Copy every entry in the listing below exactly, but not the pictures.

Start of Block

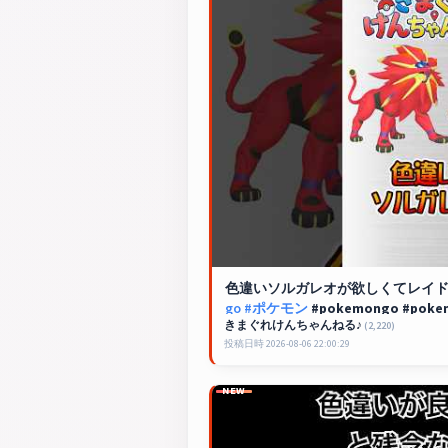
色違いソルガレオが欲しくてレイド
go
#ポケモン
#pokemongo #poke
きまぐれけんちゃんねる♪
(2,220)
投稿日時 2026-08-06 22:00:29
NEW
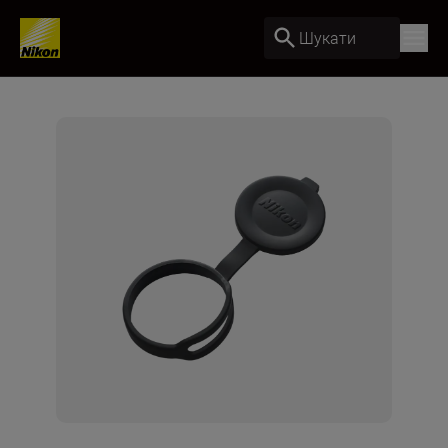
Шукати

End of Block

_Solution to the exercise_
色違いソルガレオが欲しくてレイド
go
#ポケモン
#pokemongo #poke
きまぐれけんちゃんねる♪
(2,220)
投稿日時 2026-08-06 22:00:29
NEW
Шукати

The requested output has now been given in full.